Aim of the exercise: Word for word, repeat every record.

Supplied records:
· · · · · · ·

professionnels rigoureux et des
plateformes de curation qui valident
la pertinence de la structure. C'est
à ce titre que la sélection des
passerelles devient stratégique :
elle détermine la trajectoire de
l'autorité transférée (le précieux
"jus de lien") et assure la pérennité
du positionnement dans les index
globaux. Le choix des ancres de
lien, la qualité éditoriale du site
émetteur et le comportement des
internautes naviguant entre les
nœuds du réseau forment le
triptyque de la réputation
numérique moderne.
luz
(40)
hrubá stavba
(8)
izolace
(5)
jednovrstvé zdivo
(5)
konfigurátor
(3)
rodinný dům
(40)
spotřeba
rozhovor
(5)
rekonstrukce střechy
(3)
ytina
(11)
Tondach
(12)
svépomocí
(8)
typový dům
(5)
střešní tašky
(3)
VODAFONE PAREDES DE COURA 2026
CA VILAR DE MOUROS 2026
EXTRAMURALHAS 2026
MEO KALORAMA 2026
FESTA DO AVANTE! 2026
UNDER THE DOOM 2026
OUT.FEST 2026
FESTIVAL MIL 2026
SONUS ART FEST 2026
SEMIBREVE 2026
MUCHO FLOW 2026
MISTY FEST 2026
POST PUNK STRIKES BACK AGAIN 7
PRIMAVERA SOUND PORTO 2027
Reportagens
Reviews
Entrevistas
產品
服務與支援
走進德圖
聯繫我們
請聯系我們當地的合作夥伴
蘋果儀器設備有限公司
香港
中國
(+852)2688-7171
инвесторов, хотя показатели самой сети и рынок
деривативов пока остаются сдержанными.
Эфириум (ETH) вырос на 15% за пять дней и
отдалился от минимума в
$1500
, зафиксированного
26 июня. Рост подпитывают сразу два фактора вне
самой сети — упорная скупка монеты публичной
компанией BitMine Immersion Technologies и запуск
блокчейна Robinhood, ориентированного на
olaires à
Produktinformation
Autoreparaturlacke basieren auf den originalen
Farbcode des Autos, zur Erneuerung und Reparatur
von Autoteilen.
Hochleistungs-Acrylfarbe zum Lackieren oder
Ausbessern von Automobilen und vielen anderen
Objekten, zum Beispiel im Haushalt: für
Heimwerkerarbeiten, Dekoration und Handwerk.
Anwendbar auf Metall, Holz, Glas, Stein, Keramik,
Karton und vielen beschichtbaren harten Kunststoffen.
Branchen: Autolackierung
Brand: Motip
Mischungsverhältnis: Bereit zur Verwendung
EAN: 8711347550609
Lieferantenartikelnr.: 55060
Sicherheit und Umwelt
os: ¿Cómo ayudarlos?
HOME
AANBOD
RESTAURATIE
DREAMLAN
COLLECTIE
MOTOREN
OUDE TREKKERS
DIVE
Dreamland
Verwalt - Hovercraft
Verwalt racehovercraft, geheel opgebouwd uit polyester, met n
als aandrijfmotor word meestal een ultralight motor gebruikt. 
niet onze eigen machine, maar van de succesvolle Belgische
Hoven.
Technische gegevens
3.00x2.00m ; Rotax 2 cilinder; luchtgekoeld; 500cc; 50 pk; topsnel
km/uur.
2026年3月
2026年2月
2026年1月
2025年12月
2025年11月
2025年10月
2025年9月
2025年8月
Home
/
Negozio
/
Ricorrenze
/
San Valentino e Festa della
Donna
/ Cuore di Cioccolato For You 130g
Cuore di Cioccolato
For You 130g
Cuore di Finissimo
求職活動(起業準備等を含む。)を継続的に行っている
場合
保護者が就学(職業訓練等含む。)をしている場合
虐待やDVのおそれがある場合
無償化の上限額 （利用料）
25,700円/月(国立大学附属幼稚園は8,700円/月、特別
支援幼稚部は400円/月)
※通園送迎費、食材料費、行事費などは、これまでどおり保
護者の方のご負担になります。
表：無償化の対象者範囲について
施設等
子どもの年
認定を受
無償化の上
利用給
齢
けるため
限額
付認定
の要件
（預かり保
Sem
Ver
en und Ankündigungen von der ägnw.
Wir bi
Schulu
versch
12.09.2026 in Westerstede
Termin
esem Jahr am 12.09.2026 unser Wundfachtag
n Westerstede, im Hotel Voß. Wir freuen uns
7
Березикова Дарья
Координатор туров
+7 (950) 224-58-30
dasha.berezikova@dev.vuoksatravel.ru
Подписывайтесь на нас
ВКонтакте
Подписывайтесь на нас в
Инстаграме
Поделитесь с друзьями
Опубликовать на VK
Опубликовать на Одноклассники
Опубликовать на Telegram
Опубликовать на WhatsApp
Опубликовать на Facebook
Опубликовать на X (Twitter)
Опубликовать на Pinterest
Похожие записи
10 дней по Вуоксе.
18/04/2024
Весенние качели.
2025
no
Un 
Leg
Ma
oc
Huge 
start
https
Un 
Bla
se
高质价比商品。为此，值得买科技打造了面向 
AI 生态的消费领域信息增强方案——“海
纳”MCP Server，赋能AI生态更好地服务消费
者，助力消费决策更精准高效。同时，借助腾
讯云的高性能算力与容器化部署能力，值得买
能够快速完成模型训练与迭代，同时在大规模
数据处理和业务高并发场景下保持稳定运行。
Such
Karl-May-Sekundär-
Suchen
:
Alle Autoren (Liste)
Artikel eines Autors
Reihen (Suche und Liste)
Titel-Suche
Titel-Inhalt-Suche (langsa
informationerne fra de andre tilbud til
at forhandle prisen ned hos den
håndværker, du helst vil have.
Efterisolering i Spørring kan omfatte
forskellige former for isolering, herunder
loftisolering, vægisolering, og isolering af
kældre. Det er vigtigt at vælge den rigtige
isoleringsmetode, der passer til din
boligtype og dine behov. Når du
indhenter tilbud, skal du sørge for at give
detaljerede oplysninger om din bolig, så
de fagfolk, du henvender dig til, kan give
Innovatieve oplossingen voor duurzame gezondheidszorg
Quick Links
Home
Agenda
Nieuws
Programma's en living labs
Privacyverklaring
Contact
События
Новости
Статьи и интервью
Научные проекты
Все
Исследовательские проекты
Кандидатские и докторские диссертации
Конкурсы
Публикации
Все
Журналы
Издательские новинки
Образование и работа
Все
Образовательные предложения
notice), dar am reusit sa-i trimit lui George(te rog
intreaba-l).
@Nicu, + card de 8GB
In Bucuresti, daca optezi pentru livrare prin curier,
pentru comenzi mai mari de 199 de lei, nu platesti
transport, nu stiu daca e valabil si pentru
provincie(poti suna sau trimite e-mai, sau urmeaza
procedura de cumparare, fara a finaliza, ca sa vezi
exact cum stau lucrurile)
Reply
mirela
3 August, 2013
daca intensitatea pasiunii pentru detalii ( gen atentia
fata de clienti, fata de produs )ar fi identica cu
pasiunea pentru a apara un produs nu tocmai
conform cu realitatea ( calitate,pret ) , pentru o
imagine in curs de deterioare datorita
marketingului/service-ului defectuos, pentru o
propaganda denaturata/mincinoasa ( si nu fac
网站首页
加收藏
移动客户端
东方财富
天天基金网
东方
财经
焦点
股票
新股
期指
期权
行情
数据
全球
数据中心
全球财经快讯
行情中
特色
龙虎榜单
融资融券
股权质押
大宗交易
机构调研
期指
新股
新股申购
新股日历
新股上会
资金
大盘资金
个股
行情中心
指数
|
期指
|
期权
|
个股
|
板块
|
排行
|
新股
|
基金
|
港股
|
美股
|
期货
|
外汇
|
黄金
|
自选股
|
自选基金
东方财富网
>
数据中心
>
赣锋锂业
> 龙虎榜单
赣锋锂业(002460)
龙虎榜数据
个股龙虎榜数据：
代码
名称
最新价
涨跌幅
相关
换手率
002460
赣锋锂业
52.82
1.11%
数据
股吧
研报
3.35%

· · · · · · ·

Written response:
professionnels rigoureux et des
plateformes de curation qui valident
la pertinence de la structure. C'est
à ce titre que la sélection des
passerelles devient stratégique :
elle détermine la trajectoire de
l'autorité transférée (le précieux
"jus de lien") et assure la pérennité
du positionnement dans les index
globaux. Le choix des ancres de
lien, la qualité éditoriale du site
émetteur et le comportement des
internautes naviguant entre les
nœuds du réseau forment le
triptyque de la réputation
numérique moderne.
luz
(40)
hrubá stavba
(8)
izolace
(5)
jednovrstvé zdivo
(5)
konfigurátor
(3)
rodinný dům
(40)
spotřeba
rozhovor
(5)
rekonstrukce střechy
(3)
ytina
(11)
Tondach
(12)
svépomocí
(8)
typový dům
(5)
střešní tašky
(3)
VODAFONE PAREDES DE COURA 2026
CA VILAR DE MOUROS 2026
EXTRAMURALHAS 2026
MEO KALORAMA 2026
FESTA DO AVANTE! 2026
UNDER THE DOOM 2026
OUT.FEST 2026
FESTIVAL MIL 2026
SONUS ART FEST 2026
SEMIBREVE 2026
MUCHO FLOW 2026
MISTY FEST 2026
POST PUNK STRIKES BACK AGAIN 7
PRIMAVERA SOUND PORTO 2027
Reportagens
Reviews
Entrevistas
產品
服務與支援
走進德圖
聯繫我們
請聯系我們當地的合作夥伴
蘋果儀器設備有限公司
香港
中國
(+852)2688-7171
инвесторов, хотя показатели самой сети и рынок
деривативов пока остаются сдержанными.
Эфириум (ETH) вырос на 15% за пять дней и
отдалился от минимума в
$1500
, зафиксированного
26 июня. Рост подпитывают сразу два фактора вне
самой сети — упорная скупка монеты публичной
компанией BitMine Immersion Technologies и запуск
блокчейна Robinhood, ориентированного на
olaires à
Produktinformation
Autoreparaturlacke basieren auf den originalen
Farbcode des Autos, zur Erneuerung und Reparatur
von Autoteilen.
Hochleistungs-Acrylfarbe zum Lackieren oder
Ausbessern von Automobilen und vielen anderen
Objekten, zum Beispiel im Haushalt: für
Heimwerkerarbeiten, Dekoration und Handwerk.
Anwendbar auf Metall, Holz, Glas, Stein, Keramik,
Karton und vielen beschichtbaren harten Kunststoffen.
Branchen: Autolackierung
Brand: Motip
Mischungsverhältnis: Bereit zur Verwendung
EAN: 8711347550609
Lieferantenartikelnr.: 55060
Sicherheit und Umwelt
os: ¿Cómo ayudarlos?
HOME
AANBOD
RESTAURATIE
DREAMLAN
COLLECTIE
MOTOREN
OUDE TREKKERS
DIVE
Dreamland
Verwalt - Hovercraft
Verwalt racehovercraft, geheel opgebouwd uit polyester, met n
als aandrijfmotor word meestal een ultralight motor gebruikt. 
niet onze eigen machine, maar van de succesvolle Belgische
Hoven.
Technische gegevens
3.00x2.00m ; Rotax 2 cilinder; luchtgekoeld; 500cc; 50 pk; topsnel
km/uur.
2026年3月
2026年2月
2026年1月
2025年12月
2025年11月
2025年10月
2025年9月
2025年8月
Home
/
Negozio
/
Ricorrenze
/
San Valentino e Festa della
Donna
/ Cuore di Cioccolato For You 130g
Cuore di Cioccolato
For You 130g
Cuore di Finissimo
求職活動(起業準備等を含む。)を継続的に行っている
場合
保護者が就学(職業訓練等含む。)をしている場合
虐待やDVのおそれがある場合
無償化の上限額 （利用料）
25,700円/月(国立大学附属幼稚園は8,700円/月、特別
支援幼稚部は400円/月)
※通園送迎費、食材料費、行事費などは、これまでどおり保
護者の方のご負担になります。
表：無償化の対象者範囲について
施設等
子どもの年
認定を受
無償化の上
利用給
齢
けるため
限額
付認定
の要件
（預かり保
Sem
Ver
en und Ankündigungen von der ägnw.
Wir bi
Schulu
versch
12.09.2026 in Westerstede
Termin
esem Jahr am 12.09.2026 unser Wundfachtag
n Westerstede, im Hotel Voß. Wir freuen uns
7
Березикова Дарья
Координатор туров
+7 (950) 224-58-30
dasha.berezikova@dev.vuoksatravel.ru
Подписывайтесь на нас
ВКонтакте
Подписывайтесь на нас в
Инстаграме
Поделитесь с друзьями
Опубликовать на VK
Опубликовать на Одноклассники
Опубликовать на Telegram
Опубликовать на WhatsApp
Опубликовать на Facebook
Опубликовать на X (Twitter)
Опубликовать на Pinterest
Похожие записи
10 дней по Вуоксе.
18/04/2024
Весенние качели.
2025
no
Un 
Leg
Ma
oc
Huge 
start
https
Un 
Bla
se
高质价比商品。为此，值得买科技打造了面向 
AI 生态的消费领域信息增强方案——“海
纳”MCP Server，赋能AI生态更好地服务消费
者，助力消费决策更精准高效。同时，借助腾
讯云的高性能算力与容器化部署能力，值得买
能够快速完成模型训练与迭代，同时在大规模
数据处理和业务高并发场景下保持稳定运行。
Such
Karl-May-Sekundär-
Suchen
:
Alle Autoren (Liste)
Artikel eines Autors
Reihen (Suche und Liste)
Titel-Suche
Titel-Inhalt-Suche (langsa
informationerne fra de andre tilbud til
at forhandle prisen ned hos den
håndværker, du helst vil have.
Efterisolering i Spørring kan omfatte
forskellige former for isolering, herunder
loftisolering, vægisolering, og isolering af
kældre. Det er vigtigt at vælge den rigtige
isoleringsmetode, der passer til din
boligtype og dine behov. Når du
indhenter tilbud, skal du sørge for at give
detaljerede oplysninger om din bolig, så
de fagfolk, du henvender dig til, kan give
Innovatieve oplossingen voor duurzame gezondheidszorg
Quick Links
Home
Agenda
Nieuws
Programma's en living labs
Privacyverklaring
Contact
События
Новости
Статьи и интервью
Научные проекты
Все
Исследовательские проекты
Кандидатские и докторские диссертации
Конкурсы
Публикации
Все
Журналы
Издательские новинки
Образование и работа
Все
Образовательные предложения
notice), dar am reusit sa-i trimit lui George(te rog
intreaba-l).
@Nicu, + card de 8GB
In Bucuresti, daca optezi pentru livrare prin curier,
pentru comenzi mai mari de 199 de lei, nu platesti
transport, nu stiu daca e valabil si pentru
provincie(poti suna sau trimite e-mai, sau urmeaza
procedura de cumparare, fara a finaliza, ca sa vezi
exact cum stau lucrurile)
Reply
mirela
3 August, 2013
daca intensitatea pasiunii pentru detalii ( gen atentia
fata de clienti, fata de produs )ar fi identica cu
pasiunea pentru a apara un produs nu tocmai
conform cu realitatea ( calitate,pret ) , pentru o
imagine in curs de deterioare datorita
marketingului/service-ului defectuos, pentru o
propaganda denaturata/mincinoasa ( si nu fac
网站首页
加收藏
移动客户端
东方财富
天天基金网
东方
财经
焦点
股票
新股
期指
期权
行情
数据
全球
数据中心
全球财经快讯
行情中
特色
龙虎榜单
融资融券
股权质押
大宗交易
机构调研
期指
新股
新股申购
新股日历
新股上会
资金
大盘资金
个股
行情中心
指数
|
期指
|
期权
|
个股
|
板块
|
排行
|
新股
|
基金
|
港股
|
美股
|
期货
|
外汇
|
黄金
|
自选股
|
自选基金
东方财富网
>
数据中心
>
赣锋锂业
> 龙虎榜单
赣锋锂业(002460)
龙虎榜数据
个股龙虎榜数据：
代码
名称
最新价
涨跌幅
相关
换手率
002460
赣锋锂业
52.82
1.11%
数据
股吧
研报
3.35%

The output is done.